Optimum-path forest in support of collaborative filtering

Detalhes bibliográficos
Ano de defesa: 2023
Autor(a) principal: Martins, Guilherme Brandão
Orientador(a): Papa, João Paulo lattes
Banca de defesa: Não Informado pela instituição
Tipo de documento: Tese
Tipo de acesso: Acesso aberto
Idioma: eng
Instituição de defesa: Universidade Federal de São Carlos
Câmpus São Carlos
Programa de Pós-Graduação: Programa de Pós-Graduação em Ciência da Computação - PPGCC
Departamento: Não Informado pela instituição
País: Não Informado pela instituição
Palavras-chave em Português:
Palavras-chave em Inglês:
Área do conhecimento CNPq:
Link de acesso: https://repositorio.ufscar.br/handle/20.500.14289/19885
Resumo: Machine learning algorithms are being applied in various computational challenges, among which Recommender Systems (RS) present a range of techniques and approaches to effectively manage large volumes of data and provide personalized and relevant content to users. Such systems must be able to handle data-related issues such as sparsity, scalability, and the cold start problem and Collaborative Filtering (CF) has traditionally been the primary strategy for addressing those challenges. One way to tackled those problems and improve recommendation results is by leveraging auxiliary information sources to compensate the lack of CF data, such as user-item interactions. However, different interpretations of the mentioned problems should be explored. The current work contributes in the field of machine learning by proposing approaches to address the mentioned challenges.
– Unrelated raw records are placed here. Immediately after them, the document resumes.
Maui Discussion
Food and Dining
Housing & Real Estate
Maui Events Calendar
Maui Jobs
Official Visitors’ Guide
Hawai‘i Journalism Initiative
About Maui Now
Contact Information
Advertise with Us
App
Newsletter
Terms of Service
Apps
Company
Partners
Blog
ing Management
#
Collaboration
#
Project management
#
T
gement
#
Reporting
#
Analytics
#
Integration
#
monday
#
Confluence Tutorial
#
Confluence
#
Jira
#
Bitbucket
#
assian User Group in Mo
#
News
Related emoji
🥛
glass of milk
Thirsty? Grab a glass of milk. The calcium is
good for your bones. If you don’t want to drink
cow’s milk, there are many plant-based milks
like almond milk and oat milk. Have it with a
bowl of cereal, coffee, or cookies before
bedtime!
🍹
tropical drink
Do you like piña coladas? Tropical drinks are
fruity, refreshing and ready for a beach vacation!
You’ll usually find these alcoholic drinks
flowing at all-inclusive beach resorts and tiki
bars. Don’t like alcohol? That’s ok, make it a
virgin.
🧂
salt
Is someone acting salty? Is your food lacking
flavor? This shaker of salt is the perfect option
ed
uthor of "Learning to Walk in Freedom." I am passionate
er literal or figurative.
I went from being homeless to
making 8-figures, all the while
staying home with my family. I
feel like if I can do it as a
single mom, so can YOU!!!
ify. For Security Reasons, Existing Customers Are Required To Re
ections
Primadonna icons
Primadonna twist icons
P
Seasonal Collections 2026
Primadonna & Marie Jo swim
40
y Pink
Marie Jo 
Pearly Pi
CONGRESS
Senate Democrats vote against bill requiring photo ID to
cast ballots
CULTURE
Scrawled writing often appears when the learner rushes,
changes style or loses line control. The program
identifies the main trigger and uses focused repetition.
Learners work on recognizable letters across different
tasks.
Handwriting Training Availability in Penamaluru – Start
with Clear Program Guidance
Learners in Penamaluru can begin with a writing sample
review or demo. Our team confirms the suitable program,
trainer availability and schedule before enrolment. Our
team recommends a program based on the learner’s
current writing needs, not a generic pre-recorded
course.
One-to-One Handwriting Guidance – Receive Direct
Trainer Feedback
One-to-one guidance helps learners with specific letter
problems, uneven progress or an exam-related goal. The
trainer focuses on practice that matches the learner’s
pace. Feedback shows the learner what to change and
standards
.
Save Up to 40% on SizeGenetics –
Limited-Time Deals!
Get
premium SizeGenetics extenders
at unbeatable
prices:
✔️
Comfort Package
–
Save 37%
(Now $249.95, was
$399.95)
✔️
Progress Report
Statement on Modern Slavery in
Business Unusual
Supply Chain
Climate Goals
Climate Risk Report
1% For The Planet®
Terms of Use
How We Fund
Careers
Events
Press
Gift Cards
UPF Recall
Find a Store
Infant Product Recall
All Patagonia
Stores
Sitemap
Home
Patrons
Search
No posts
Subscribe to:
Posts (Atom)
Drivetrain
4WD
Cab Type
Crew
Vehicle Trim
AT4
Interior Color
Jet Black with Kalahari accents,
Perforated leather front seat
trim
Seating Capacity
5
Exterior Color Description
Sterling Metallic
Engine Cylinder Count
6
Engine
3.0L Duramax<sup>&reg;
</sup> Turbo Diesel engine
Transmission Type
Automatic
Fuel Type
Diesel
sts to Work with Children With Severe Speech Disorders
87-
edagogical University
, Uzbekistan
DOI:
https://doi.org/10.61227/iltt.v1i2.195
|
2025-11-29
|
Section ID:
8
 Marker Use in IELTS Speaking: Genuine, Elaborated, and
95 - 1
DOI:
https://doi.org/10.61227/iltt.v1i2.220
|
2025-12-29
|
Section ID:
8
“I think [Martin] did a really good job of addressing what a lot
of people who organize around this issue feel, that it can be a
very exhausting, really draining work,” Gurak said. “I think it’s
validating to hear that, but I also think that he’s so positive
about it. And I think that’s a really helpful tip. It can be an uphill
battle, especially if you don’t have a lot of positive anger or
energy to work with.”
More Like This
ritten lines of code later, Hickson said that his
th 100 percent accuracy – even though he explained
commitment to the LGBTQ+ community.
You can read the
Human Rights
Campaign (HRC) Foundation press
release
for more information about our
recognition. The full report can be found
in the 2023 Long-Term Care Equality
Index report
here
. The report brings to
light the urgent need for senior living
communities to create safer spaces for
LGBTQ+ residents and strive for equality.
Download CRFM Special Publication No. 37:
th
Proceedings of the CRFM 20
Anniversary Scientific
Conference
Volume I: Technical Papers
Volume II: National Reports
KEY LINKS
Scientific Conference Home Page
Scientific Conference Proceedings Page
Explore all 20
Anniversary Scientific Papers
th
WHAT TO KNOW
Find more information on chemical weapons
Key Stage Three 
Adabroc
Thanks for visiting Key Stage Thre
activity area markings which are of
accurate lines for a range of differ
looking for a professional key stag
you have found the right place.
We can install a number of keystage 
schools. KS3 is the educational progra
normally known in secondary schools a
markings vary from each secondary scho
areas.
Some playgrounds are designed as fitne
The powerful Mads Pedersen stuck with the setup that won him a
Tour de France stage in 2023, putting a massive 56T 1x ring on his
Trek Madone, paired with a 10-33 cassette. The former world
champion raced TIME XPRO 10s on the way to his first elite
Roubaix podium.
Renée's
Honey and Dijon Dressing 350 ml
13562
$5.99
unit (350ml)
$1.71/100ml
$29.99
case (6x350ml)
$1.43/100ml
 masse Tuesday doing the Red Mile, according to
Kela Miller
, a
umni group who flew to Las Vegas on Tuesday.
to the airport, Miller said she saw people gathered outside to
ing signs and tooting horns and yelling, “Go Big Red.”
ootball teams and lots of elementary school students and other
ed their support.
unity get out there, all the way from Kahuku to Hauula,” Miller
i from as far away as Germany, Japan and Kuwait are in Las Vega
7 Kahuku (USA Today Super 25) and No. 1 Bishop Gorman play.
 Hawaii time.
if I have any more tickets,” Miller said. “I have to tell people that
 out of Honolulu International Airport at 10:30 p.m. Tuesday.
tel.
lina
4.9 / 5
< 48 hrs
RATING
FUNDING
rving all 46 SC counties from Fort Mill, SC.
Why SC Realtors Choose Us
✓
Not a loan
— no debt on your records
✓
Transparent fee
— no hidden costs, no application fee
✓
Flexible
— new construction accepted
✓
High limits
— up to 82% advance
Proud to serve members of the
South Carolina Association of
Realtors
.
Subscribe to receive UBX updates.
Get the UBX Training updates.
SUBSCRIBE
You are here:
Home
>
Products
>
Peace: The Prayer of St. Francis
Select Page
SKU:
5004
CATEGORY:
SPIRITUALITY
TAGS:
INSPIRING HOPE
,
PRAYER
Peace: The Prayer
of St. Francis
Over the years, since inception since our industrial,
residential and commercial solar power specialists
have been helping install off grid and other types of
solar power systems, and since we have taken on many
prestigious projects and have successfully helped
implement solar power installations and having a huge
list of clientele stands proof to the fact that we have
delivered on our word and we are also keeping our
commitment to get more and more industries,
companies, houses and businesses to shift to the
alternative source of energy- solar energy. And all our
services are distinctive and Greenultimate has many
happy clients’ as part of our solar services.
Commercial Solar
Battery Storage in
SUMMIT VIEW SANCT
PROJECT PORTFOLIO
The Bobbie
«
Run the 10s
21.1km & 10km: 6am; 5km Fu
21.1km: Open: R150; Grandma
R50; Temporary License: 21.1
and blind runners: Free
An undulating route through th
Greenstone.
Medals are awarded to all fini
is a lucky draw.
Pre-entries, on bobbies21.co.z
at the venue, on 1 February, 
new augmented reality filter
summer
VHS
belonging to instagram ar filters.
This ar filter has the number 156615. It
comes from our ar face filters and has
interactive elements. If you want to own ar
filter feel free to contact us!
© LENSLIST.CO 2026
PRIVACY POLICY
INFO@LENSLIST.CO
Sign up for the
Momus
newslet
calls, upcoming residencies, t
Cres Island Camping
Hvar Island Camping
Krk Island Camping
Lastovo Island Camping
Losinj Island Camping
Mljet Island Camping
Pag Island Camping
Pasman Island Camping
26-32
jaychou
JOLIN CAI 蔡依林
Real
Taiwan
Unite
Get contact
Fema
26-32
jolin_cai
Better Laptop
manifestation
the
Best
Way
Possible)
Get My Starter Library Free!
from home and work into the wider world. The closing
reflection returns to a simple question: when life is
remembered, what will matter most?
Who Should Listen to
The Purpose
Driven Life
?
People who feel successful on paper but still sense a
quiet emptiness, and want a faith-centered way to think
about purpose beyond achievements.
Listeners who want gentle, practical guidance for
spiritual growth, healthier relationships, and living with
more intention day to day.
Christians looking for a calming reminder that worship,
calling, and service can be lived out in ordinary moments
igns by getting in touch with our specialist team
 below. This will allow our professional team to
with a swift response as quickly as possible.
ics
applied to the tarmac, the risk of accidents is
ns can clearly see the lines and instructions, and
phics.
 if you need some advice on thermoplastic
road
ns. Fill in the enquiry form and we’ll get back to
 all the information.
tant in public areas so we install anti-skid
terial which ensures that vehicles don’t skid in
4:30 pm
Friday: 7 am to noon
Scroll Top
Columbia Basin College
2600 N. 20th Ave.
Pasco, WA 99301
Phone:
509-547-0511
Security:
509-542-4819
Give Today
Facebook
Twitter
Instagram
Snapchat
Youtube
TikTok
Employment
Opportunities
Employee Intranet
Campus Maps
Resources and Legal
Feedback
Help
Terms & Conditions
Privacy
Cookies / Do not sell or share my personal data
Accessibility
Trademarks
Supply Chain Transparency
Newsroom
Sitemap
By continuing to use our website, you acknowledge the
This thesis presents a collection of works developed by the author throughout the research period, which have been published or submitted up to the present, encompassing: (i) a systematic literature review which analyzes and discuss recent deep learning approaches employed for CF under sparse-related conditions, while also identifying the challenges and limitations within the field; (ii) a Matrix Factorization (MF)-based ap- proach that leverages CF-related sparsity for the purpose of classifiers fusion; (iii) an alternative unsupervised Optimum-Path Forest (OPF) designed to perform efficiently in large-scale datasets by employing k-approximate-nearest-neighbors graph as its adjacency relation; and (iv) an OPF clustering model built upon the shared-neighborhood concept to alleviate sparsity and high dimensionality issues during CF-based recommendation. The experimental results achieved through such works corroborate the hypotheses of the present thesis.